In this work, we examined in more detail, which parts of the S. meliloti lipopolysaccharides are recognized by host and nonhost plants. For this purpose, we compared the suppressor, and elicitor activity respectively, of the wild-type LPS with a core- (Sm6963) (Lagares et al., 1992) and a Lipid A-mutant (acpXL) (Sharypova et al., 2003) and pure Lipid A obtained by hydrolysis of wild-type LPS after elicitation in M. sativa, M. truncatula and N. tabacum cell cultures.

By using LPS of S. meliloti mutants and chemically obtained substructures the biological active part of the molecule could be defined in M. sativa and M. truncatula cell cultures.

Materials and Methods

  1. Top of page
  2. Summary
  3. Introduction
  4. Materials and Methods
  5. Results
  6. Discussion
  7. Acknowledgements
  8. References

Chemicals and materials

Chemicals were purchased from ICN Biomedicals, Inc. (Eschwege, Germany) or Sigma (Taufkirchen, Germany), unless noted otherwise.

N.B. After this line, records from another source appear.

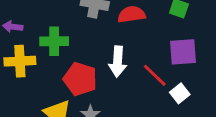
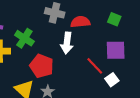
green cross: (54, 41) -> (24, 38), turned 30
white arrow: (118, 62) -> (67, 43), moved

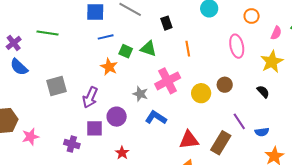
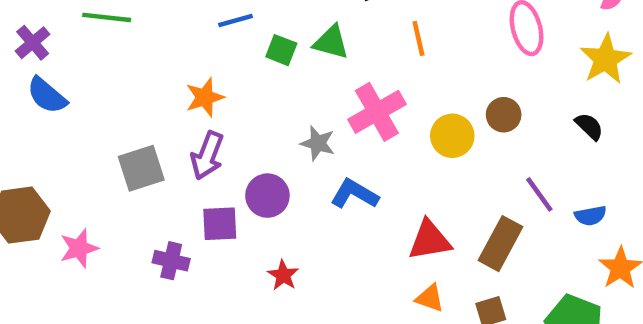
orange star: (109, 67) -> (205, 97), moved, turned 30
gray square: (57, 86) -> (141, 168), moved

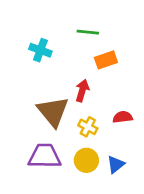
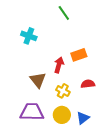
green line: (88, 32) -> (64, 13), moved, turned 49
orange rectangle: (106, 60) -> (79, 55), moved
brown triangle: (53, 112) -> (38, 80), size x0.7

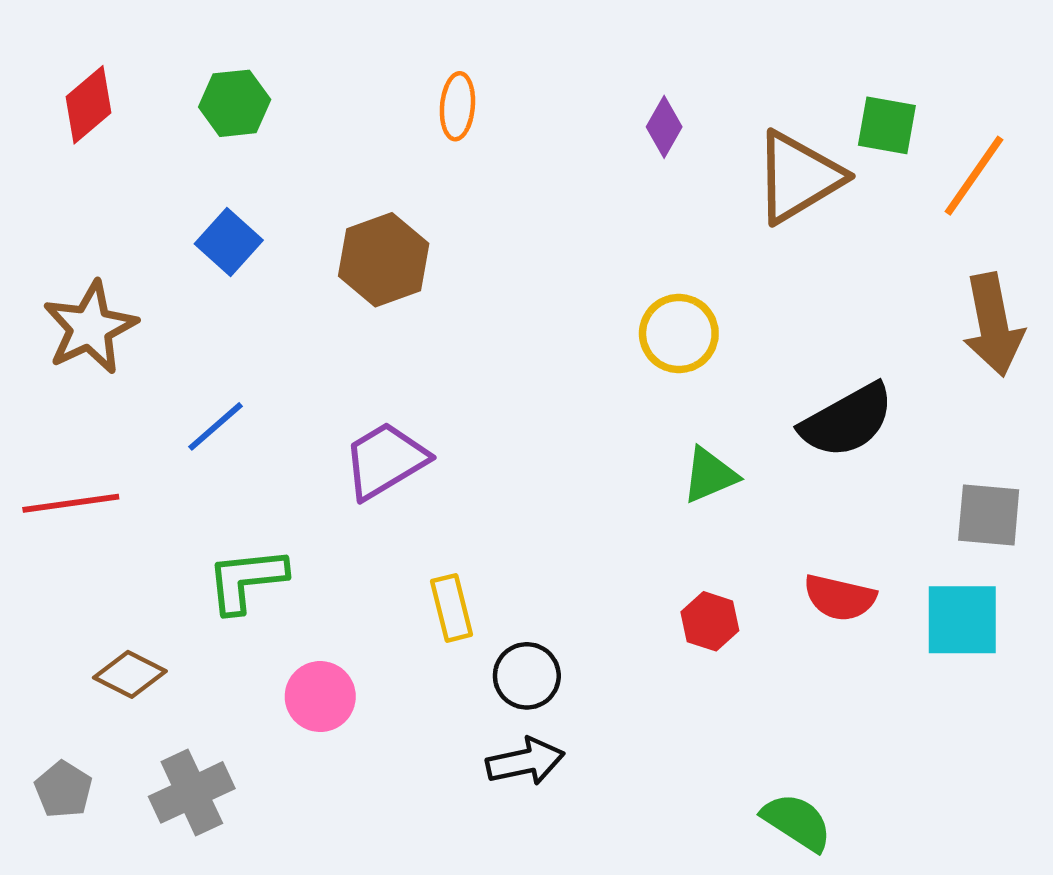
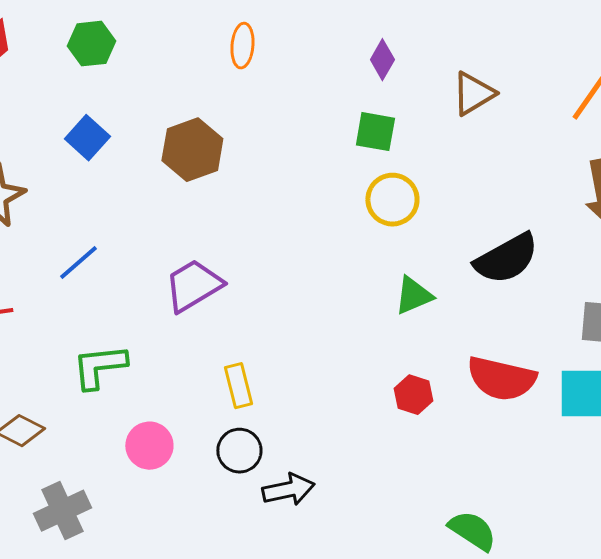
green square: (887, 125) -> (375, 132), moved
brown triangle: (798, 177) -> (473, 94), size x0.7
red semicircle: (840, 598) -> (501, 379), size x1.4
black circle: (527, 676) -> (239, 451), moved

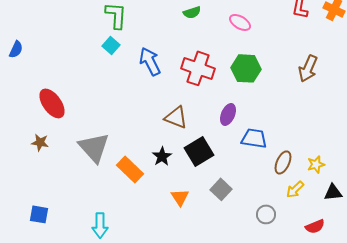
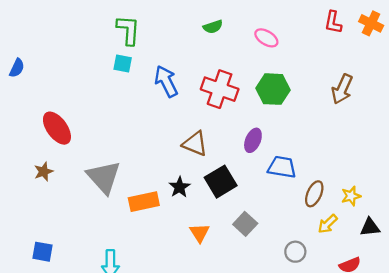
cyan square: (111, 45) -> (123, 63), turned -30
brown star: (40, 142) -> (44, 172), turned -30
orange rectangle: (130, 169) -> (144, 202), turned -56

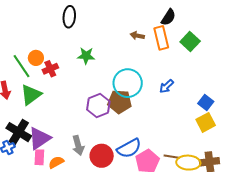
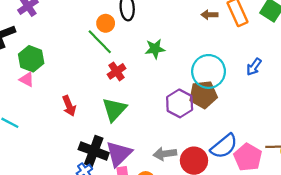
orange circle: (36, 58) -> (106, 23), moved
green line: (21, 66) -> (100, 42), moved
green triangle: (31, 95) -> (114, 109), moved
gray arrow: (78, 145) -> (165, 154), turned 108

Bacterial strains and culture conditions

In this work, the S. meliloti wild-type strain 2011 (Casse et al., 1979) and the LPS mutants 6963 (Lagares et al., 1992) and L994 (Sharypova et al., 2003) were used. For the isolation of lipopolysaccharides the cells were grown on tryptone yeast (TY)-agar plates supplemented with 0.4% glucose (w : v) at 28°C.

Cell suspension cultures and plant material

Medicago truncatula‘Jemalong’ cell suspension cultures were obtained by placing sterile root explants of 1-wk-old seedlings on sterile MS medium (Murashige & Skoog, 1962) supplemented with the phytohormones 2,4-dichlorophenoxyacetic acid (1 mg l−1) and kinetin (0.1 mg l−1).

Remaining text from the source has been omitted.